• Opinión

    Las marcas de gran consumo, en la encrucijada

    El mundo de las marcas de gran consumo vive un momento particularmente complejo en nuestro país. En este número de ANUNCIOS coinciden dos estudios y una entrevista con una responsable de servicios de marketing...

      • Autor
      • Editorial de Anuncios
    • 22 mayo 2013
  • El mundo de las marcas de gran consumo vive un momento particularmente complejo en nuestro país. En este número de ANUNCIOS coinciden dos estudios y una entrevista con una responsable de servicios de marketing de un gran anunciante (Nestlé) que enfocan sobre este asunto desde diferentes puntos de vista. Un estudio nos habla de cómo las marcas locales, sobre todo en alimentación, siguen ocupando muchos puestos entre las más valoradas. Habría que matizar que no solo las locales, sino las que han sabido jugar a ser sentidas como locales, a pesar de su pasaporte, como es el caso de Coca-Cola o la propia Nestlé. Otro estudio, también de Kantar, reconfirma la tendencia al crecimiento en cuota de la marca de la distribución, fenómeno anterior incluso a la crisis, pero acelerado por ésta. Viéndolos al tiempo nos preguntamos qué habría pasado si en el primero se hubiera incluido también a las marcas de la distribución, porque obviamente el consumidor no hace distinción entre Aliada y Calvo o Hacendado y Flora. Ya hay otros estudios, como el Arquímedes de Conento, que sitúan a algunas marcas de la distribución entre las más eficaces por su comunicación. Así que las marcas de los fabricantes se enfrentan a marcas de la distribución más fuertes que nunca, con una mayor eficacia en su manejo del branding y la experiencia de marca, y con un consumidor que tiende a valorar el precio mucho más que en épocas anteriores.

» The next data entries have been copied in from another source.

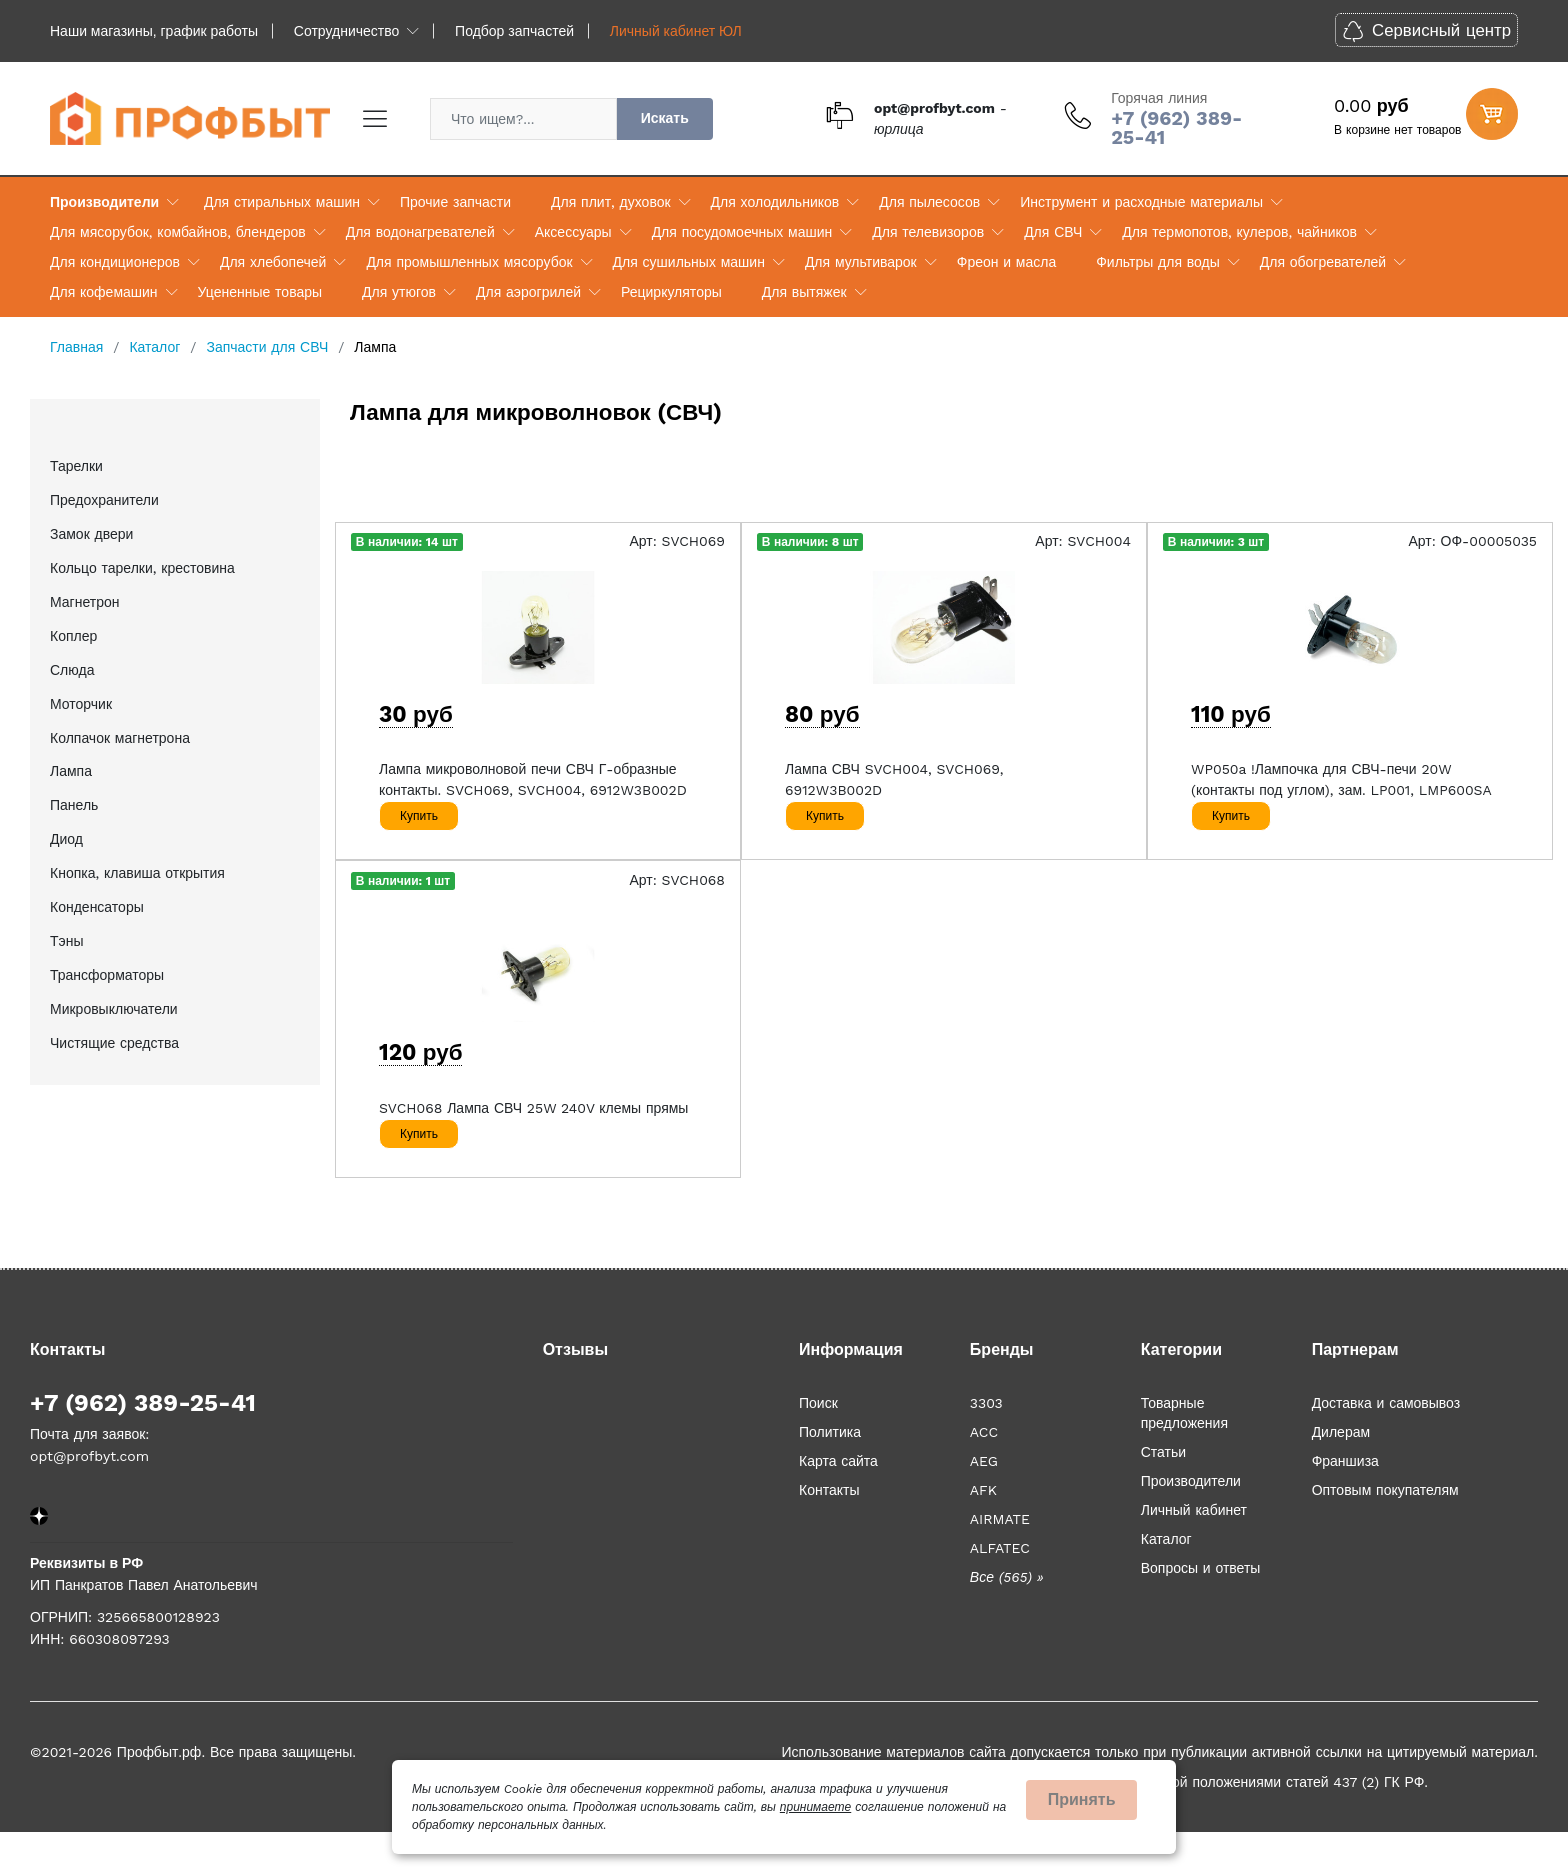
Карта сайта (838, 1461)
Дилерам (1341, 1432)
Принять (1082, 1799)
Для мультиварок (861, 262)
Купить (419, 816)
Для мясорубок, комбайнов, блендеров (178, 232)
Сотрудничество (346, 31)
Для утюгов (399, 292)
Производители (104, 202)
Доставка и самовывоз (1386, 1403)
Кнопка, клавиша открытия (137, 873)
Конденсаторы (97, 907)
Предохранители (104, 500)
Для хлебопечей (273, 262)
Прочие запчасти (455, 202)
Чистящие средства (114, 1043)
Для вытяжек (804, 292)
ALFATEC (1000, 1548)
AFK (983, 1490)
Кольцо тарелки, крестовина (142, 568)
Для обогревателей (1323, 262)
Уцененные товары (260, 292)
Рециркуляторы (671, 292)
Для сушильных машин (689, 262)
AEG (984, 1461)
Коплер (73, 636)
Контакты (829, 1490)
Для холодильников (775, 202)
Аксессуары (573, 232)
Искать (665, 118)
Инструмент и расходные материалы (1141, 202)
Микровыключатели (114, 1009)
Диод (66, 839)
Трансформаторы (107, 975)
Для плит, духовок (610, 202)
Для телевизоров (928, 232)
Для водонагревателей (420, 232)
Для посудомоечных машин (742, 232)
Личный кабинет (1194, 1510)
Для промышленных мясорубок (469, 262)
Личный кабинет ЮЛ (676, 31)
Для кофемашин (104, 292)
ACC (984, 1432)
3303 (986, 1403)
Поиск (818, 1403)
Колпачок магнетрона (120, 738)
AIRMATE (1000, 1519)
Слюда (72, 670)
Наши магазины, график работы (154, 31)
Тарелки (76, 466)
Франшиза (1345, 1461)
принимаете (815, 1807)
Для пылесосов (929, 202)
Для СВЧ (1053, 232)
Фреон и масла (1006, 262)
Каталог (1166, 1539)
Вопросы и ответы (1201, 1568)
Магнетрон (84, 602)
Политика (830, 1432)
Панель (74, 805)
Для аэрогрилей (528, 292)
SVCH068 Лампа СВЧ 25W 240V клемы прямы (533, 1108)
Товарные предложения (1184, 1413)
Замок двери (91, 534)
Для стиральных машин (282, 202)
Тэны (67, 941)
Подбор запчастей (514, 31)
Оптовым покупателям (1385, 1490)
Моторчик (81, 704)
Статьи (1163, 1452)
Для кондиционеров (115, 262)
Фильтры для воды (1158, 262)
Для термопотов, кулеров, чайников (1239, 232)
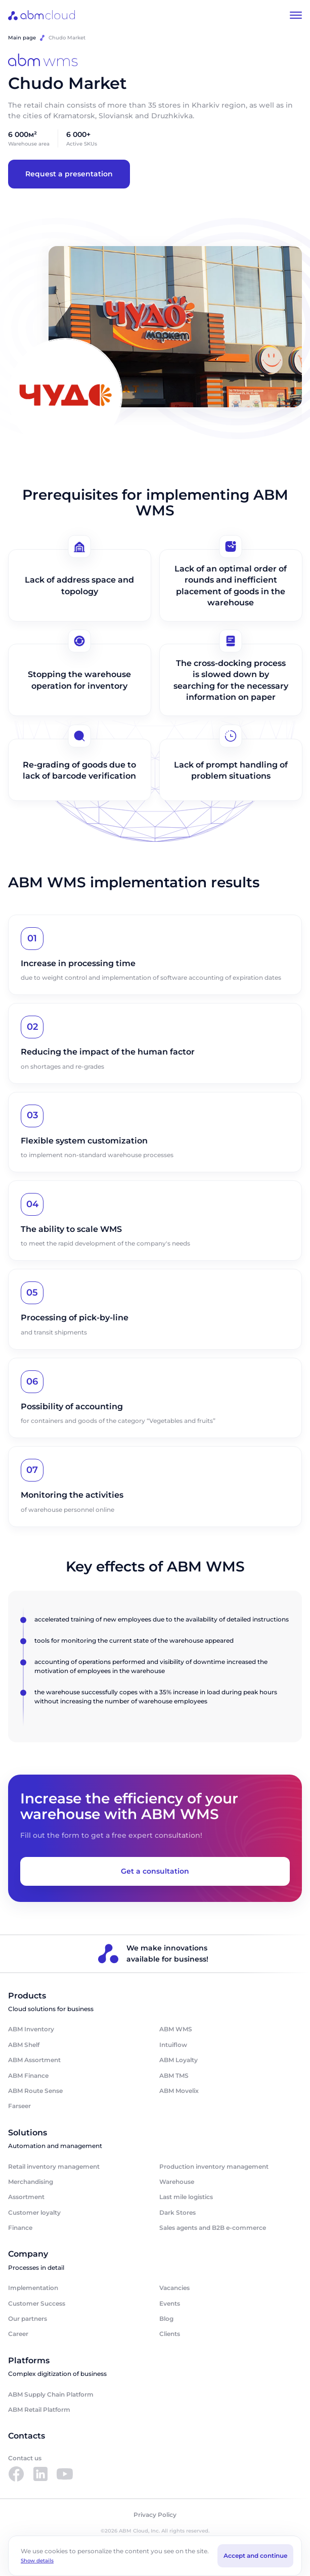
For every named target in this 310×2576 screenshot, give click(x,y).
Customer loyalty (34, 2212)
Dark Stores (177, 2212)
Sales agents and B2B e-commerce (212, 2227)
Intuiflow (173, 2044)
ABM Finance (28, 2075)
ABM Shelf (23, 2044)
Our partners (27, 2318)
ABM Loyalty (178, 2060)
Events (169, 2303)
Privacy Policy (155, 2514)
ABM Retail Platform (39, 2409)
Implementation (33, 2288)
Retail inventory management (54, 2166)
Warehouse (176, 2181)
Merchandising (30, 2181)
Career (18, 2334)
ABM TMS (174, 2075)
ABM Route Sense (35, 2090)
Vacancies (174, 2288)
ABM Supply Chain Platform (51, 2394)
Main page (22, 37)
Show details (37, 2560)
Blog (166, 2318)
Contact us (24, 2458)
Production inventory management (214, 2166)
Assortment (26, 2197)
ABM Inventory (31, 2029)
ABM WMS (175, 2029)
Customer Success (36, 2303)
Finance (20, 2227)
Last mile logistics (186, 2197)
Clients (169, 2334)
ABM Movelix (179, 2090)
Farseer (19, 2106)
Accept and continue (255, 2555)
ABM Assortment (34, 2060)
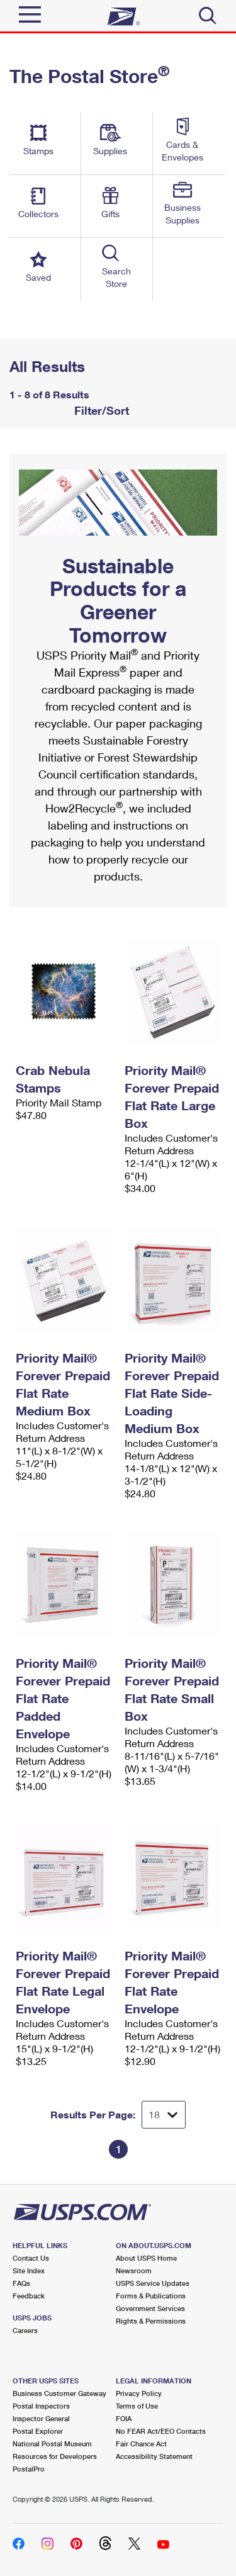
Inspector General (41, 2418)
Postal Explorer (38, 2431)
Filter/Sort (100, 410)
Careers (25, 2330)
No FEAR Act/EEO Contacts (161, 2431)
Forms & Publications (151, 2296)
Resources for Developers (55, 2456)
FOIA (124, 2418)
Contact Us (31, 2258)
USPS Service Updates (152, 2283)
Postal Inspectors (41, 2406)
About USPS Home (146, 2258)
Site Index (29, 2270)
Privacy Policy (139, 2393)
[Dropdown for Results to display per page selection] (164, 2115)
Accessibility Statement (154, 2456)
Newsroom (134, 2270)
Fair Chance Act (141, 2443)
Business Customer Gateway (59, 2393)
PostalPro (29, 2469)
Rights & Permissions (151, 2321)
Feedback (29, 2296)
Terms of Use (137, 2406)
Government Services (150, 2308)
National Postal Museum (52, 2443)
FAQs (21, 2283)
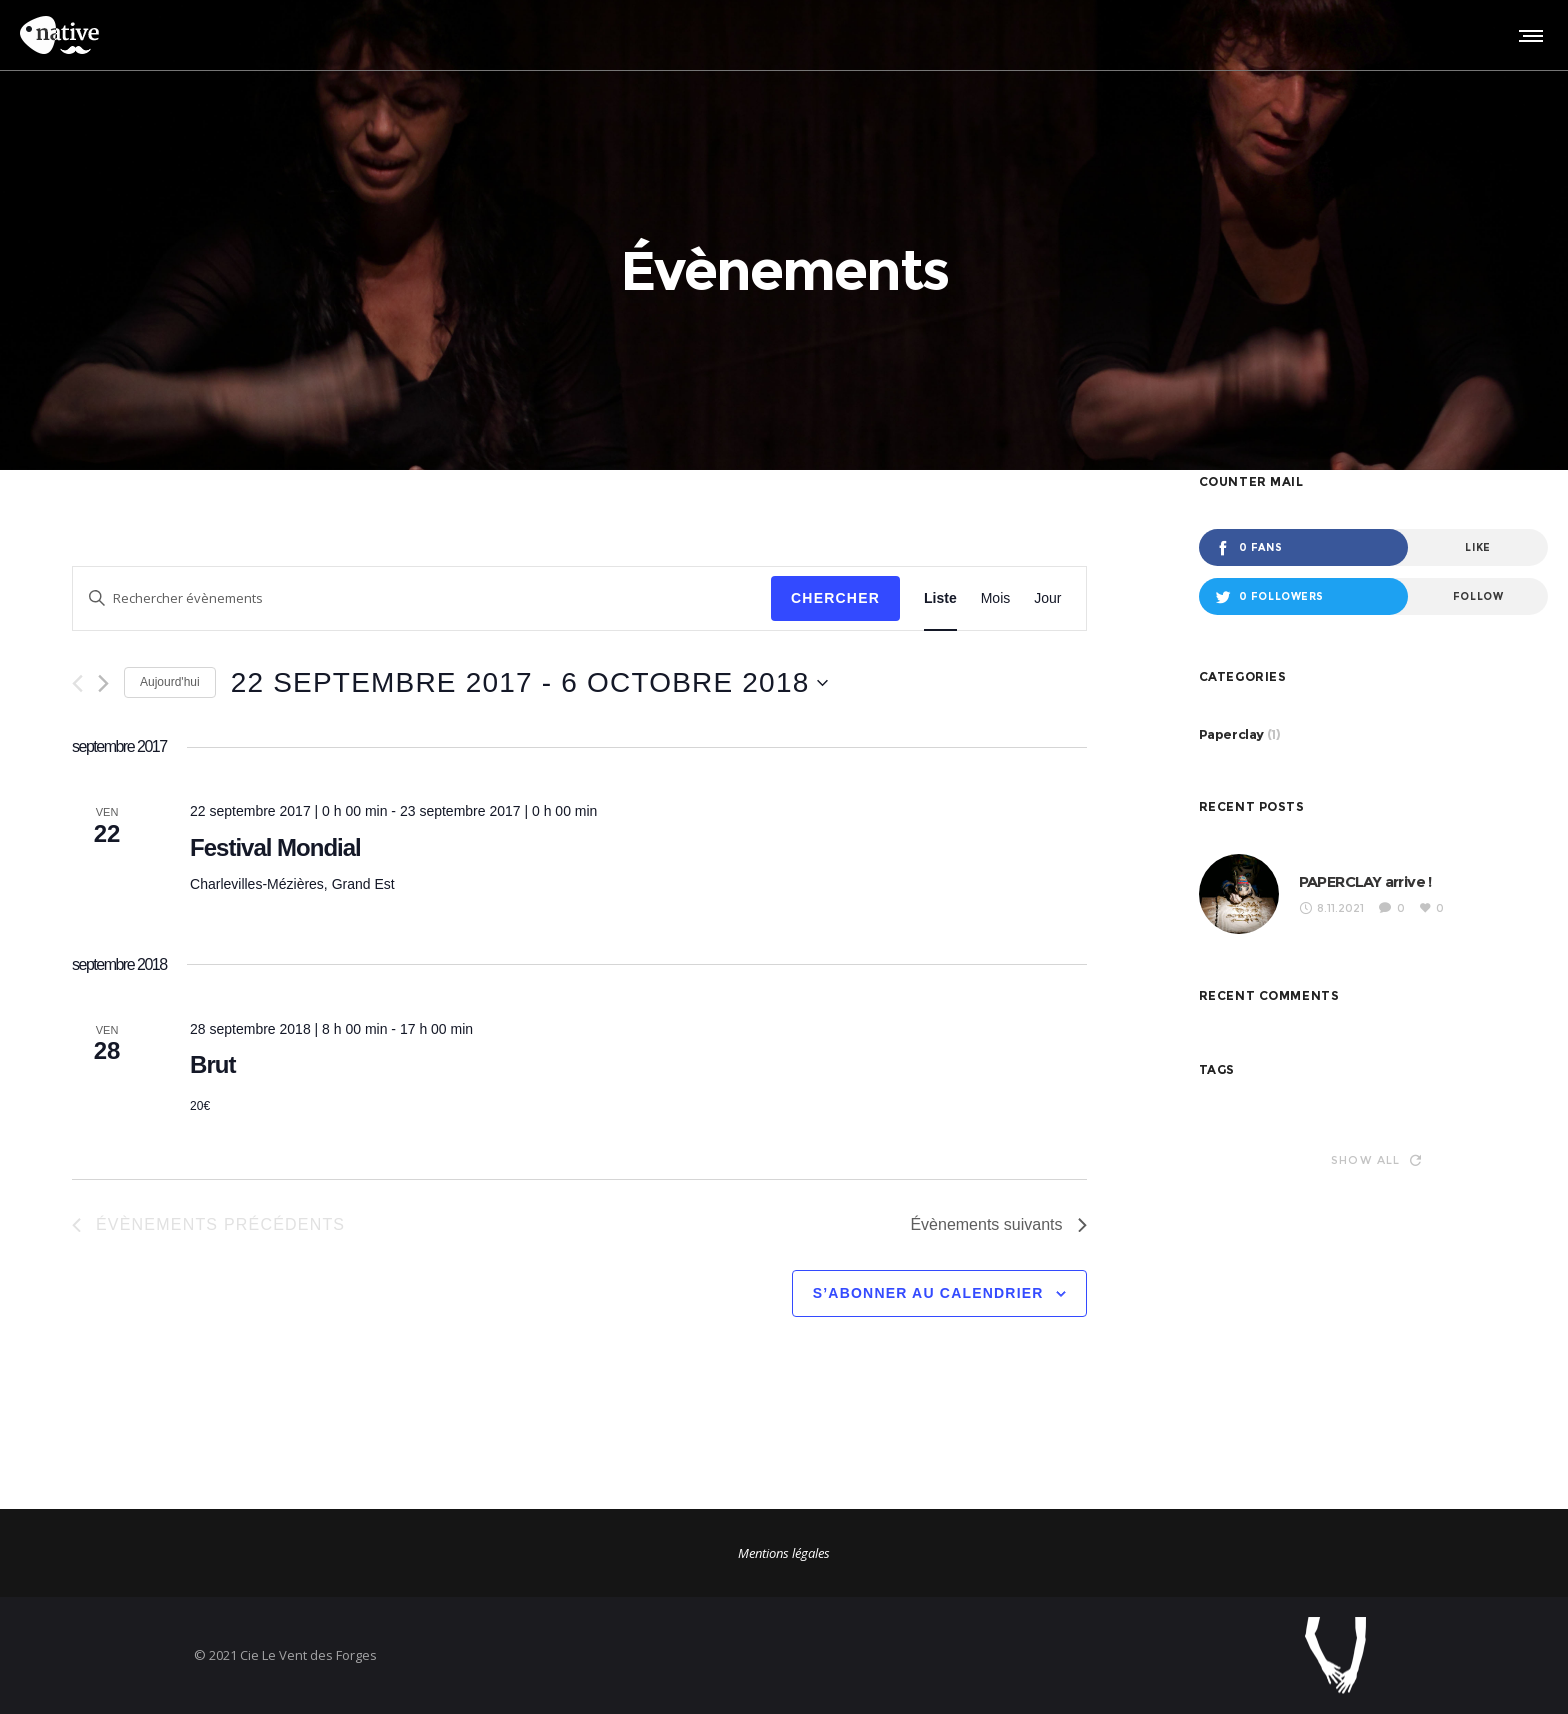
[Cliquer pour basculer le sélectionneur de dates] (530, 683)
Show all (1376, 1160)
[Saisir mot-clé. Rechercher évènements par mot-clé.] (422, 598)
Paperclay (1231, 734)
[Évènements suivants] (103, 683)
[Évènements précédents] (77, 683)
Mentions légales (784, 1553)
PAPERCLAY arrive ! (1365, 881)
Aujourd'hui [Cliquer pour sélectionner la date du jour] (170, 682)
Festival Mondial (275, 847)
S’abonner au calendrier (928, 1293)
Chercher (835, 598)
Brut (212, 1064)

    En muchos casos, la respuesta a este dilema por parte de los fabricantes ha sido recortar en comunicación y destinar el recorte a precio. Realmente no conocemos muchos casos donde eso haya funcionado, aunque podría ocurrir durante un tiempo, especialmente si la marca era débil. De lo que hay más evidencias y muchos estudios que se reafirman de una crisis a otra, es en la eficacia de la respuesta contraria: incrementar el esfuerzo en comunicación, en otras áreas del marketing como el packaging y, por supuesto, en innovación valiosa para el consumidor. Lo dice claramente la responsable de comunicación servicios de marketing de Nestlé: «Es muy difícil que la innovación sobreviva sin inversión en marketing». Y añadiríamos que un área de innovación es el propio marketing, principalmente en tiempos como estos donde el paradigma de los medios se ha hecho añicos, y quizás éste sea el gran pecado de muchos fabricantes: no entender, o mejor asumir, que el producto no es sólo el envase y su contenido, sino el valor y significado que la marca que lo respalda tienen en el cerebro del consumidor. Y que, por tanto, el propio marketing es un área de innovación tan importante como el propio producto. Debilitarlo es debilitar la marca y también la innovación introducida en el producto. Tirar la toalla porque no se comprende este nuevo escenario de la comunicación es la respuesta incorrecta. Sabemos que es mucho más fácil decir que hacer en estos asuntos, sobre todo cuando la cuenta de resultados aprieta, y que defender propuestas que a la mayoría de miembros de un consejo le puede parecer contraintuitivas es un paso en dirección al desempleo. Pero esa es la obligación de un director de marketing. Hay un corpus académico y práctico de estudios y experiencias previas que está de su lado. Y, en el fondo, el otro también es un camino que lleva al desempleo por pérdida de valor de su función.